‘I do seek attention for my activism’
If there was ever a really strong swimmer against the tide, Tasnim Jara is one. By now, thanks to social media, this Bangladeshi doctor and her plain wedding sari have got more than 120,000 reactions and 30,000 shares. Tasnim wore it because a) she wanted to resist the stereotype of the dolled-up bride advertising her family’s status; and b) it was her late grandmother’s sari, and Tasnim wanted to keep her grandma very close to herself on this memorable day.
“When I decided to dress my way on my wedding, some of my relatives supported me, while others tried to doll me up,” she tells us. “The latter group… feared that people would think less of me and my family.” But Tasnim is no pushover. As the president of Aroggo, a health care start-up in Bangladesh, and a former president of a UN Youth Advisory panel, she’s capable of handling pressure. She asked her relatives, how did makeup, gold, or an expensive sari increase a bride’s or her family’s worth? “I was told, ‘Eguli korte hoy (This is what is done)’... None of them could give me a good enough reason why I really should, apart from giving in to social pressure.”
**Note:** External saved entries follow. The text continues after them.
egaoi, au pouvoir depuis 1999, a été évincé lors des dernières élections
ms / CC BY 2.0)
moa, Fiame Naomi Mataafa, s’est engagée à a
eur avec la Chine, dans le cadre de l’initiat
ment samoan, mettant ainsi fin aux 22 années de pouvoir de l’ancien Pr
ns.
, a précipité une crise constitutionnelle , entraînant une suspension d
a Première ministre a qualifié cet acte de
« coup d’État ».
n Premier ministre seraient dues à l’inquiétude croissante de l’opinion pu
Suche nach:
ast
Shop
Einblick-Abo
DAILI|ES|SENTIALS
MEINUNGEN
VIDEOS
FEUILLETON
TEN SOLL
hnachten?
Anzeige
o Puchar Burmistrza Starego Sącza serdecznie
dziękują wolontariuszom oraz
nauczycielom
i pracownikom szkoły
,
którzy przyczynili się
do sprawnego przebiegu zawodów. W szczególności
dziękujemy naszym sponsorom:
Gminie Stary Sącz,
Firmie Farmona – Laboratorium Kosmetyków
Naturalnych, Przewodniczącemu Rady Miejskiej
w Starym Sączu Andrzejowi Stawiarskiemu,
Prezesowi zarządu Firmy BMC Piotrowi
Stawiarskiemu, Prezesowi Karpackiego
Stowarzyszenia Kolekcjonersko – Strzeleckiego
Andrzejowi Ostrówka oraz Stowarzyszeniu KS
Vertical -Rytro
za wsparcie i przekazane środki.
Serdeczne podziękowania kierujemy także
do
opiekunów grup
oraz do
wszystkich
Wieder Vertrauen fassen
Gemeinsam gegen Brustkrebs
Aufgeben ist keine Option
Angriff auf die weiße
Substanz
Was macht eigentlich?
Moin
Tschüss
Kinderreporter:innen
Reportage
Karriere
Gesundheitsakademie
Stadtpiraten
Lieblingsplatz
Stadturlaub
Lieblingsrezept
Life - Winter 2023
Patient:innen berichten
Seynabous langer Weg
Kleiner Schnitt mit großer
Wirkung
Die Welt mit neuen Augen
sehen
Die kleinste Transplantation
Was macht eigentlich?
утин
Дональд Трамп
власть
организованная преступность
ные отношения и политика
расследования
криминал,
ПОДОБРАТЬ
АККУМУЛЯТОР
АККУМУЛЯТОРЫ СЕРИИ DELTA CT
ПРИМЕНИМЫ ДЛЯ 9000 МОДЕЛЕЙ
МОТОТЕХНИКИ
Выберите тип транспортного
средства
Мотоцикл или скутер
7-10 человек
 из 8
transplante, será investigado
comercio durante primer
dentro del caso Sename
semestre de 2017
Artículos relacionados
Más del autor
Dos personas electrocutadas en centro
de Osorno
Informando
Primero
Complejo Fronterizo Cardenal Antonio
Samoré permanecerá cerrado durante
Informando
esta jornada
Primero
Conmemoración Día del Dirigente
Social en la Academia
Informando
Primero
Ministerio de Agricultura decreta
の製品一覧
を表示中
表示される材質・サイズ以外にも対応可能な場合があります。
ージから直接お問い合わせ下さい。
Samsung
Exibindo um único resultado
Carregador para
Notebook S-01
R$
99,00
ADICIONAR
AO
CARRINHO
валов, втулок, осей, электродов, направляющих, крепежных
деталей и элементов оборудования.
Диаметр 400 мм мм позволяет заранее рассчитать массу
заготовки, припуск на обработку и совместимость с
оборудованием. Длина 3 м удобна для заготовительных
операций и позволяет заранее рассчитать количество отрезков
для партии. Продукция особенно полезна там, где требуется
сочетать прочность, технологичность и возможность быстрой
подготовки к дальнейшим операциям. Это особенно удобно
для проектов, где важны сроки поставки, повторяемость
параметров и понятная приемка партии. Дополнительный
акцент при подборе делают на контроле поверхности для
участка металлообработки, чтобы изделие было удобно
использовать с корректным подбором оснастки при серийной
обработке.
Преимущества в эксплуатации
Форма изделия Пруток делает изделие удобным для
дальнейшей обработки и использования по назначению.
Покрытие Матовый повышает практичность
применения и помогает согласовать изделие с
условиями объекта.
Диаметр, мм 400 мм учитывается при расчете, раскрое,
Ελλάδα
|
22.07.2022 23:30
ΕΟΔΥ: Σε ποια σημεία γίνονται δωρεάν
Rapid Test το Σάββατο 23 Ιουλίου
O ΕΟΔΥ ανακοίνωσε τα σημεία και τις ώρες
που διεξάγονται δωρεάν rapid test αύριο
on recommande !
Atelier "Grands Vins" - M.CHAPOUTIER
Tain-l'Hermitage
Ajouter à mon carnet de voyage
Some online reactions have called her an attention-seeker, and Tasnim agrees. “I’m a social activist and the whole point of my activism is seeking attention for an issue I care deeply about,” she says.
Tasnim urges people to add their voice to empowering messages. “I don’t want to be an advocate of how women should dress up for their wedding,” she says. “[But] if we see a girl being forced to do something against her will just because she was born a girl, please take the responsibility to protest against this.”